The primary study design was a pretest and posttest study performed in a single session with subjects as their own control. We summarize three integrated and sequential studies.
The objective of this study was to investigate whether commercially available cushioned shorts would add skin protection when used in adaptive sports equipment (AE).
Community in Tacoma Washington, USA.
TekScan Pressure Mapping System for recording average (AP) and peak (PP) seating pressures.
Part 1. Pretest/posttest design, subjects as own control. Eight adults with SCI (C5–T6) mapped in daily wheelchair and AE with and without bicycle shorts.
Part 2. Sixteen able-bodied subjects were mapped with and without an impact short and full-coverage short in a hand-cycle.
Part 3. One individual with T5 SCI was mapped with and without a full-coverage short in personal basketball chair and mountain hand-cycle.
Part 1. Significant differences between the daily wheelchair and AE in the static condition for AP and PP and AP in the dynamic condition. Bicycle shorts showed no significance.

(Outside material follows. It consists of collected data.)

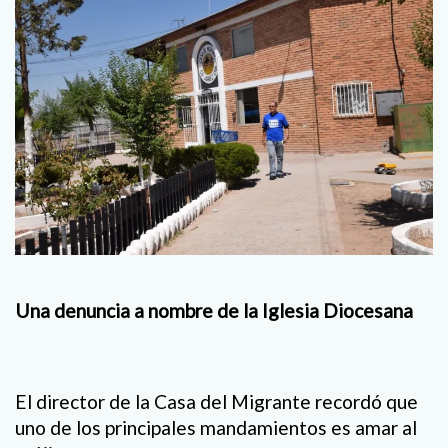
Una denuncia a nombre
de la Iglesia Diocesana
El director de la Casa del Migrante recordó que
uno de los principales mandamientos es amar al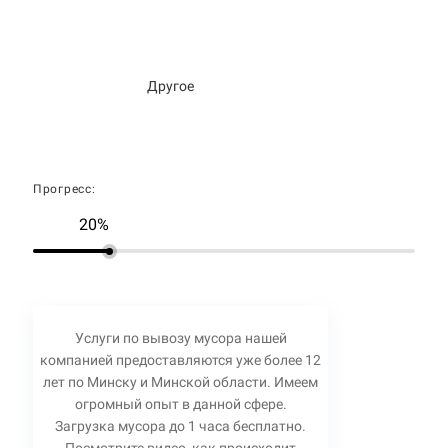
Другое
Прогресс:
20%
Услуги по вывозу мусора нашей
компанией предоставляются уже более 12
лет по Минску и Минской области. Имеем
огромный опыт в данной сфере.
Загрузка мусора до 1 часа бесплатно.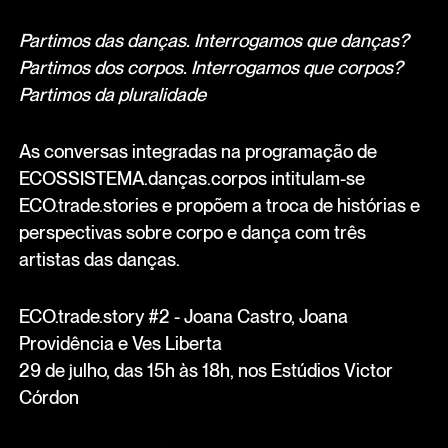
Partimos das danças. Interrogamos que danças?
Partimos dos corpos. Interrogamos que corpos?
Partimos da pluralidade
As conversas integradas na programação de
ECOSSISTEMA.danças.corpos intitulam-se
ECO.trade.stories e propõem a troca de histórias e
perspectivas sobre corpo e dança com três
artistas das danças.
ECO.trade.story #2 - Joana Castro, Joana
Providência e Ves Liberta
29 de julho, das 15h às 18h, nos Estúdios Victor
Córdon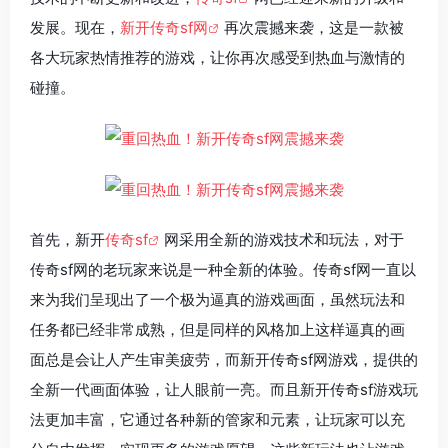
发展。现在，
新开传奇sf网
再次震撼来袭，这是一款被
各大玩家热情推荐的游戏，让你再次感受到热血与激情的
碰撞。
首先，新开
传奇sf
网采用全新的游戏技术和玩法，对于
传奇sf网的老玩家来说是一种全新的体验。传奇sf网一直以
来为我们呈现出了一个极为逼真的游戏画面，虽然玩法和
任务都已经非常成熟，但是同样的风格加上这样逼真的画
面总是会让人产生审美疲劳，而新开传奇sf网游戏，提供的
全新一代画面体验，让人眼前一亮。而且新开传奇sf游戏玩
法更加丰富，它通过各种新的管家和元素，让玩家可以充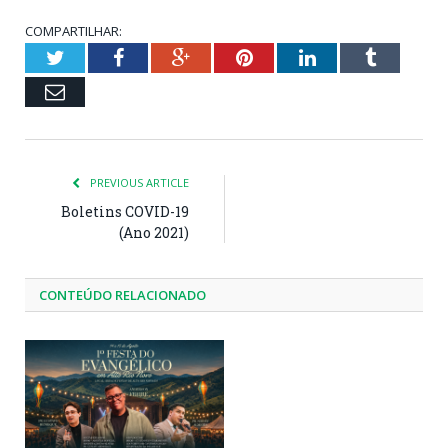
COMPARTILHAR:
Twitter
Facebook
Google+
Pinterest
LinkedIn
Tumblr
Email
PREVIOUS ARTICLE
Boletins COVID-19
(Ano 2021)
CONTEÚDO RELACIONADO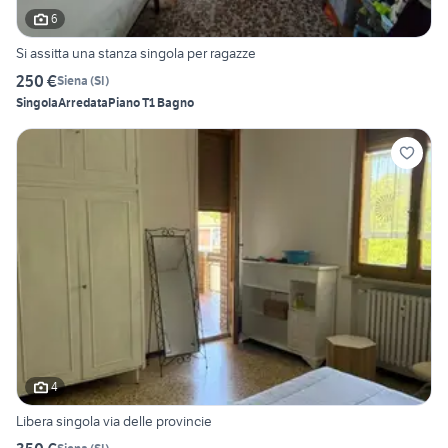
6
Si assitta una stanza singola per ragazze
250 €
Siena
(
SI
)
Singola
Arredata
Piano T
1 Bagno
4
Libera singola via delle provincie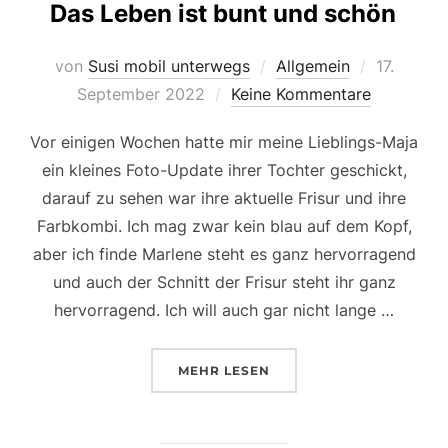
Das Leben ist bunt und schön
Veröffent
von
Susi mobil unterwegs
Allgemein
17.
am
September 2022
Keine Kommentare
Vor einigen Wochen hatte mir meine Lieblings-Maja
ein kleines Foto-Update ihrer Tochter geschickt,
darauf zu sehen war ihre aktuelle Frisur und ihre
Farbkombi. Ich mag zwar kein blau auf dem Kopf,
aber ich finde Marlene steht es ganz hervorragend
und auch der Schnitt der Frisur steht ihr ganz
hervorragend. Ich will auch gar nicht lange …
ÜBER „DAS LEBEN IST BUNT U
MEHR
LESEN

Part 2. Impact shorts increased static PP and AP. The full-coverage short decreased static AP.
Part 3. The full-coverage short increased AP and PP in the basketball chair. In the mountain hand-cycle, AP decreased but PP increased.
Athletes who are static in their AE may be at greater risk of tissue breakdown than those actively playing. Cushioned shorts had highly variable effects on seated pressure in adaptive equipment. Pressure mapping is recommended prior to using any cushioning in AE by the SCI population.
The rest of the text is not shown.